Lamm, Keller, Yovsi, and Chaudhary (2008) found cross-generational differences in parental beliefs in German, Indian, and Cameroonian Nso families, presumably associated with social changes. Specifically, grandmothers and mothers in the urban Nso community experienced rapid change in their living conditions and education. Consequently, compared to Nso grandmothers, Nso mothers used more autonomy-oriented parenting in their care of young infants. In Delhi and Berlin, grandmothers and mothers also differed in their discourse style; relative to grandmothers, mothers placed greater emphasis on autonomy and expressed less concern with the maintenance of their authority in parenting.

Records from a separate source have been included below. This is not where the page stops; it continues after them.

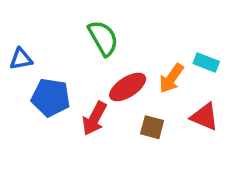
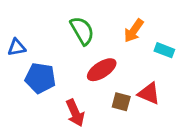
orange arrow: (171, 78) -> (134, 31), moved
red triangle: (205, 117) -> (149, 93), moved
red arrow: (94, 118) -> (75, 113), moved, turned -52

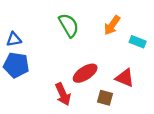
red ellipse: (102, 70) -> (85, 73), moved
blue pentagon: (40, 78) -> (16, 65), moved
brown square: (121, 102) -> (105, 98), moved

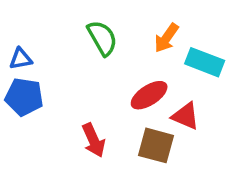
cyan rectangle: (138, 42) -> (205, 62), size x1.5
red ellipse: (85, 73) -> (149, 95), moved
brown square: (105, 98) -> (156, 145), size x1.5

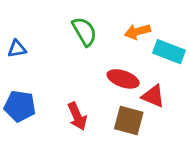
orange arrow: (166, 38) -> (137, 32), turned 40
red ellipse: (149, 95) -> (123, 79), turned 52
blue pentagon: (24, 97) -> (20, 106), moved

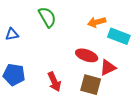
green semicircle: (84, 32) -> (47, 17), moved
red triangle: (153, 96) -> (108, 68), turned -48

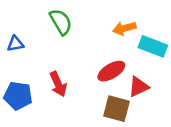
red ellipse: (87, 55) -> (111, 71), turned -50
red arrow: (54, 82) -> (58, 84), moved

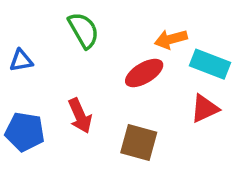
red ellipse: (111, 71) -> (144, 73), moved
red triangle: (139, 87) -> (205, 109), moved
brown square: (117, 109) -> (139, 142), moved

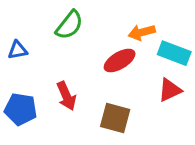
green semicircle: (84, 30) -> (69, 25), turned 68

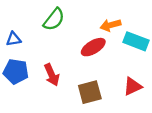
red triangle: (170, 90) -> (133, 86), moved
blue pentagon: (21, 109) -> (16, 71), moved
brown square: (115, 118) -> (90, 92), turned -30

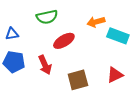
green semicircle: (54, 19) -> (47, 17), turned 40
red ellipse: (93, 47) -> (64, 41), moved

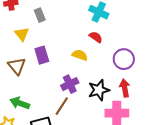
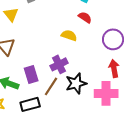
purple rectangle: (42, 55) -> (31, 74), moved
black star: (99, 90) -> (76, 83), moved

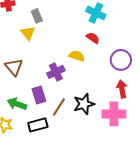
yellow triangle: (11, 14) -> (28, 33), moved
purple cross: (59, 64) -> (56, 72), moved

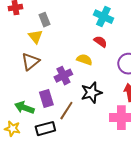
brown triangle: (14, 67) -> (30, 62), moved, turned 30
black star: (84, 104) -> (91, 93), moved

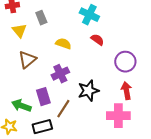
cyan cross: (103, 17) -> (89, 15), moved
yellow triangle: (35, 37) -> (19, 31), moved
yellow semicircle: (84, 60) -> (63, 44), moved

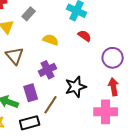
gray rectangle: (41, 18) -> (29, 14), turned 64
brown triangle: (27, 60) -> (15, 56), turned -30

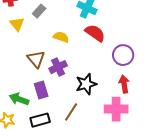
red semicircle: (85, 36) -> (95, 33), size x1.5
brown triangle: (15, 56) -> (36, 59), moved
brown line: (51, 105) -> (71, 112), moved

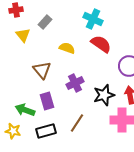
purple cross: (58, 67) -> (75, 83), moved
black star: (86, 84) -> (104, 95), moved

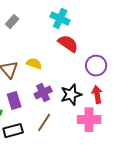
yellow semicircle: (67, 48) -> (34, 64), moved
purple cross: (75, 83) -> (43, 93), moved

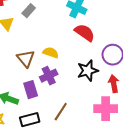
purple cross: (43, 93) -> (49, 76), moved
black star: (71, 95) -> (88, 71), moved

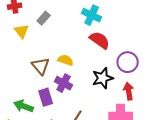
purple cross: (49, 76) -> (64, 83), turned -36

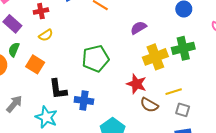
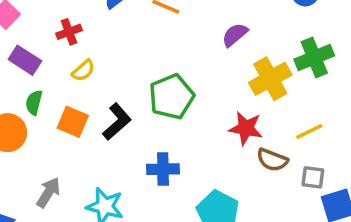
black L-shape: (58, 89) -> (117, 122), moved, turned -115
gray square: (183, 110) -> (313, 177), moved

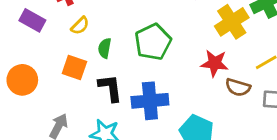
green semicircle: (34, 103) -> (105, 48), moved
black L-shape: (117, 122) -> (110, 88), moved, turned -52
blue cross: (163, 169) -> (150, 101), size x1.4

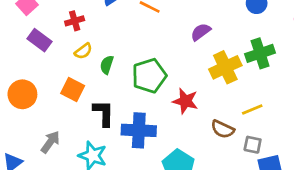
green semicircle: (105, 48) -> (107, 65), moved
red star: (215, 63) -> (185, 101), moved

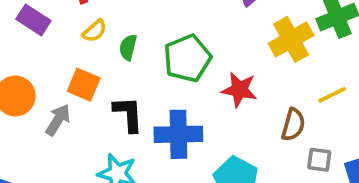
brown semicircle: (223, 129) -> (293, 125), turned -95
gray arrow: (50, 142) -> (58, 120), moved
gray square: (253, 145) -> (319, 160), moved

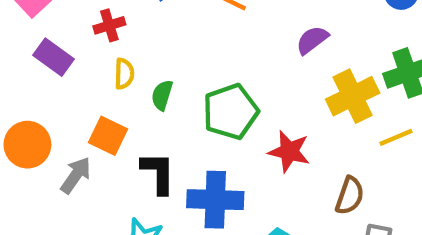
yellow semicircle: (95, 31) -> (124, 74), turned -50
yellow line: (332, 95) -> (396, 137), moved

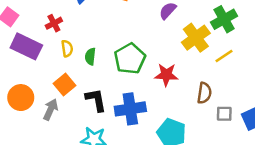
purple rectangle: (54, 57) -> (26, 46), size x1.4
orange square: (108, 136) -> (64, 84), turned 35

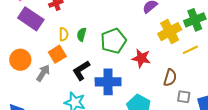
yellow semicircle: (67, 48) -> (64, 34), moved
black L-shape: (96, 100) -> (81, 70), turned -120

In contrast to Lamm et al.’s study (2008) concerning German parents, however, there is initial evidence that, parents, particularly fathers, in European countries are becoming more active in monitoring children’s activities and education. Collishaw, Gardner, Maughan, Scott, and Pickles (2012), for example, found that, compared with their counterparts in 1986, English youth in 2006 reported that their parents had higher expectations concerning going to school, doing homework, and being polite. Youth in the 2006 cohort also reported that their parents exerted higher levels of supervision, such as telling parents where they were going and what activities they engaged in out of home. In addition, youth in 2006 were more likely than youth in 1986 to disclose their activities to their parents. With the current trend of migration and technological development, it will be interesting to systematically examine how cross-cultural communications and interactions modify parenting in different societies.